Similarly the average number of individuals represent annual values and can be related to catches, that are always referred to a year. This is not a problem for classes defined by ages because average numbers are between the initial and final number of each class. However, if a length-structured analysis is done the class intervals, expressed in time units, are not constant and are often very different from one year. In cases where the class interval is smaller than one year, the average annual numbers may be smaller than both the initial number and the final number of the corresponding class. When the class interval is larger the opposite may happen.

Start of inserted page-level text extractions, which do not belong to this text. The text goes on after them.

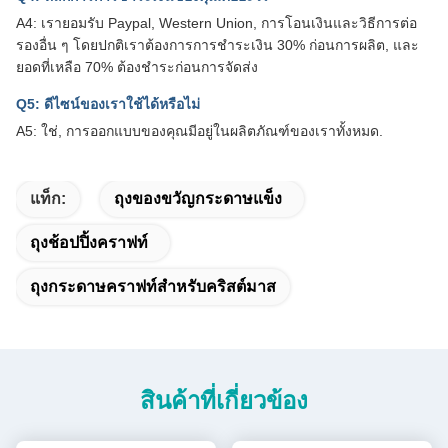
A4: เรายอมรับ Paypal, Western Union, การโอนเงินและวิธีการต่อ
รองอื่น ๆ โดยปกติเราต้องการการชําระเงิน 30% ก่อนการผลิต, และ
ยอดที่เหลือ 70% ต้องชําระก่อนการจัดส่ง
Q5: ดีไซน์ของเราใช้ได้หรือไม่
A5: ใช่, การออกแบบของคุณมีอยู่ในผลิตภัณฑ์ของเราทั้งหมด.
แท็ก:
ถุงของขวัญกระดาษแข็ง
ถุงช้อปปิ้งคราฟท์
ถุงกระดาษคราฟท์สำหรับคริสต์มาส
สินค้าที่เกี่ยวข้อง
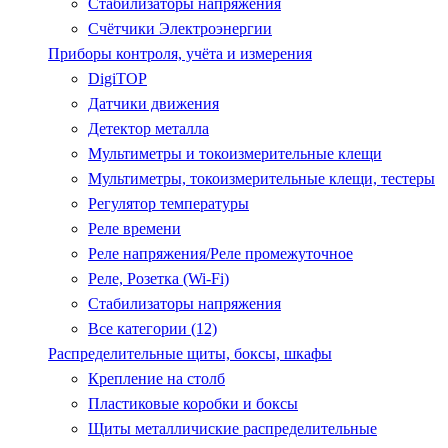
Стабилизаторы напряжения
Счётчики Электроэнергии
Приборы контроля, учёта и измерения
DigiTOP
Датчики движения
Детектор металла
Мультиметры и токоизмерительные клещи
Мультиметры, токоизмерительные клещи, тестеры
Регулятор температуры
Реле времени
Реле напряжения/Реле промежуточное
Реле, Розетка (Wi-Fi)
Стабилизаторы напряжения
Все категории (12)
Распределительные щиты, боксы, шкафы
Крепление на столб
Пластиковые коробки и боксы
Щиты металличиские распределительные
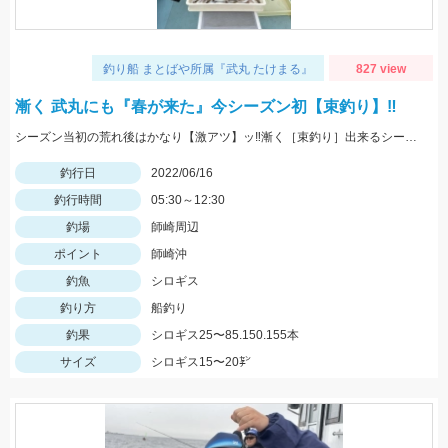
釣り船 まとばや所属『武丸 たけまる』
827 view
漸く 武丸にも『春が来た』今シーズン初【束釣り】‼︎
シーズン当初の荒れ後はかなり【激アツ】ッ‼︎漸く［束釣り］出来るシーズンインですよッ(・∀・)b
釣行日
2022/06/16
釣行時間
05:30～12:30
釣場
師崎周辺
ポイント
師崎沖
釣魚
シロギス
釣り方
船釣り
釣果
シロギス25〜85.150.155本
サイズ
シロギス15〜20㌢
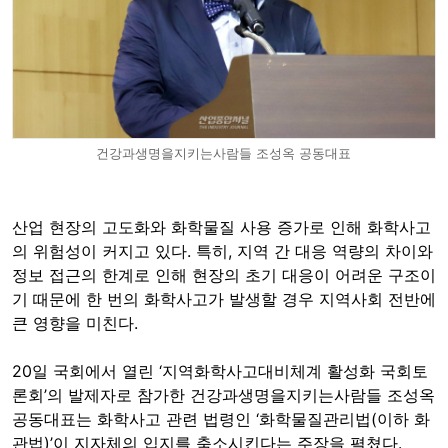
건강과생명을지키는사람들 조성옥 공동대표
산업 현장의 고도화와 화학물질 사용 증가로 인해 화학사고
의 위험성이 커지고 있다. 특히, 지역 간 대응 역량의 차이와
정보 접근의 한계로 인해 현장의 초기 대응이 어려운 구조이
기 때문에 한 번의 화학사고가 발생할 경우 지역사회 전반에
큰 영향을 미친다.
20일 국회에서 열린 ‘지역화학사고대비체계 활성화 국회토
론회’의 발제자로 참가한 건강과생명을지키는사람들 조성옥
공동대표는 화학사고 관련 법령인 ‘화학물질관리법(이하 화
관법)’이 지자체의 입지를 축소시킨다는 주장을 펼쳤다.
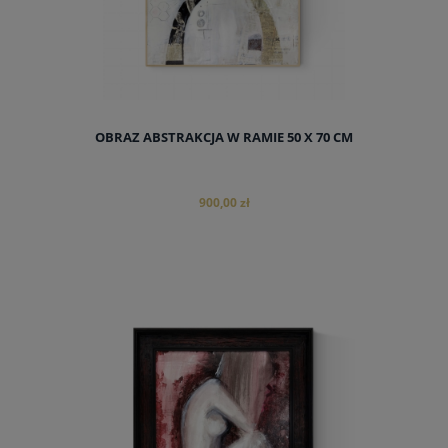
OBRAZ ABSTRAKCJA W RAMIE 50 X 70 CM
900,00 zł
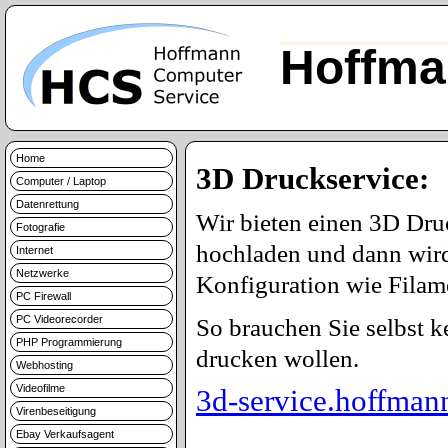
Hoffma
Home
3D Druckservice:
Computer / Laptop
Datenrettung
Wir bieten einen 3D Dru
Fotografie
hochladen und dann wird
Internet
Netzwerke
Konfiguration wie Filame
PC Firewall
PC Videorecorder
So brauchen Sie selbst 
PHP Programmierung
drucken wollen.
Webhosting
Videofilme
3d-service.hoffman
Virenbeseitigung
Ebay Verkaufsagent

That is why it is possible to sum the average annual numbers to produce the average annual number of individuals in the population. These sums can then be related to the total (annual) catch (in number) through an overall (called global, see section 5.5) fishing mortality rate. Such computations are presented at the end of the table. The initial number per length class cannot be summed, because otherwise the same individual would be counted several times whenever it jumps from one class to another, if class interval were less than one year.

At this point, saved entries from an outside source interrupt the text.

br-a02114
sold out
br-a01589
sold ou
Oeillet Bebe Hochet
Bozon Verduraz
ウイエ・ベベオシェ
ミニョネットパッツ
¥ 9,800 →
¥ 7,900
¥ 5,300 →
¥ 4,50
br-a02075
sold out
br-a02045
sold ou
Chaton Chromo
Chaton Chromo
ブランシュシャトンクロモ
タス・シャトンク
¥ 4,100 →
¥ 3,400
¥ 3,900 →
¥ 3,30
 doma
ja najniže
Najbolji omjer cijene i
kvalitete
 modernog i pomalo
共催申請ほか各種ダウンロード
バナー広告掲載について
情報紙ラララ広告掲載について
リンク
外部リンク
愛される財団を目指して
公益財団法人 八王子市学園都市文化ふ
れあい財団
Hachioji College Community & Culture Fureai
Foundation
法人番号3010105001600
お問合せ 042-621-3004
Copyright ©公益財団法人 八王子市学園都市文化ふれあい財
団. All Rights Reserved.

As a summary, this table also shows the above mentioned average number and two overall fishing mortalities (see section 5.5): the mean fishing mortalities (computed weighting time), and the global fishing mortalities (computed weighting population in number), and the average size and age of the population at sea. All of these are very general values, but they can be used to summarize in a few words the status of the stock. The overall mortalities have to be interpreted with caution because they are calculated by considering that all classes are included in the analysis. Therefore if a given fishing gear exploits very intensively (very high values of F) only a few classes, the average mortality will be low. In addition, when data contains a plus group, the average mortalities are not presented because, by definition, the time interval of such a class is infinite and, therefore dominates the calculation of the average. In this sense the value of global fishing mortality rate is more informative because it better shows the effects caused by fishery exploitation (see section 5.5 for the definition and properties of global fishing mortalities).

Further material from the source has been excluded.